THE PROBLEM:
If a line in the records below contains "eesmärkidel", copy that line.

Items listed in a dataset
_ _ _ _
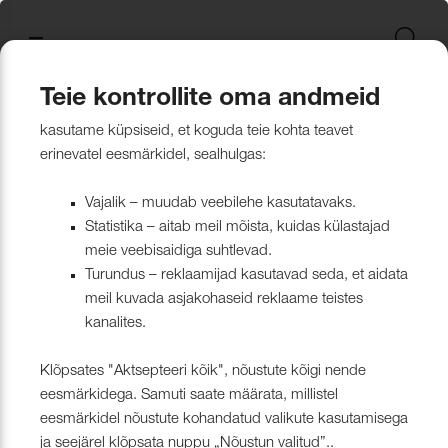
Uus kollektsioon
Tekstiili
Jätkusuutlikum Valik
Restoran Härg
New project in Narva
Nevotex Group
Kontaktisikud
Mööblikanga
Tulekindlate 
Paadikatte ka
Haiglakangas 
Klambrite ja 
Polsterdusmat
Mööblikanga
kollektsioonid
kangas
kinnituspüstol
polüester
Kattematerjalid
Nahk
Wooly, Margrethe &
CH24
ISO 26000:2021
Tootmine
Naturaalne n
Markiisikanga
Naturaalne n
Teie kontrollite oma andmeid
Lillehammer
Kardinariputi
Sünteetilisest
Põrandakaits
Nööbid, liistud
Tooted
Kattematerjalid
Mööblikangad
Kõik mööblikangad
kasutame küpsiseid, et koguda teie kohta teavet
Kardinad
Kümblustünn
UUS! Disain kangas
Kunstnahk
Näidiskollekt
Kunstnahk
erinevatel eesmärkidel, sealhulgas:
kangad
mööblijalgadel
Nowa
Kardinatarvik
ja markiisidel
Õmblusniit
Paadid ja markiisid
Disainivilla Läänerannikul
Blend – kanga lugu meie
Kattematerjal
Tulekindlate 
Vajalik – muudab veebilehe kasutatavaks.
Looduslikust 
Tööriistad ja
Statistika – aitab meil mõista, kuidas külastajad
Sealife
ühisest tugevusest
näidiskollekt
ABIMATERJA
Dekoratiivpa
kangad
meie veebisaidiga suhtlevad.
Tehnilised kangad
Blackstone steakhouse
Muu
MARKIISIDE
Turundus – reklaamijad kasutavad seda, et aidata
Surf & Wave
Bluebell – loodusest ja ajast
Paelad ja nöö
meil kuvada asjakohaseid reklaame teistes
Tööriistad ja tarvikud
Kattegatt Gümnaasium
kanalites.
vormitud kanga lugu
Puria
Tõmblukud ja
Klõpsates "Aktsepteeri kõik", nõustute kõigi nende
Muu
Can Can Pizza
Nevotex Narva OÜ Enhances
eesmärkidega. Samuti saate määrata, millistel
Liimid ja
eesmärkidel nõustute kohandatud valikute kasutamisega
Manufacturing Efficiency with
Kollektsioonist väljaminevad
Restoranikett Grill
ja seejärel klõpsata nuppu „Nõustun valitud”..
_ _ _ _
YOUR RESPONSE:
erinevatel eesmärkidel, sealhulgas:
eesmärkidel nõustute kohandatud valikute kasutamisega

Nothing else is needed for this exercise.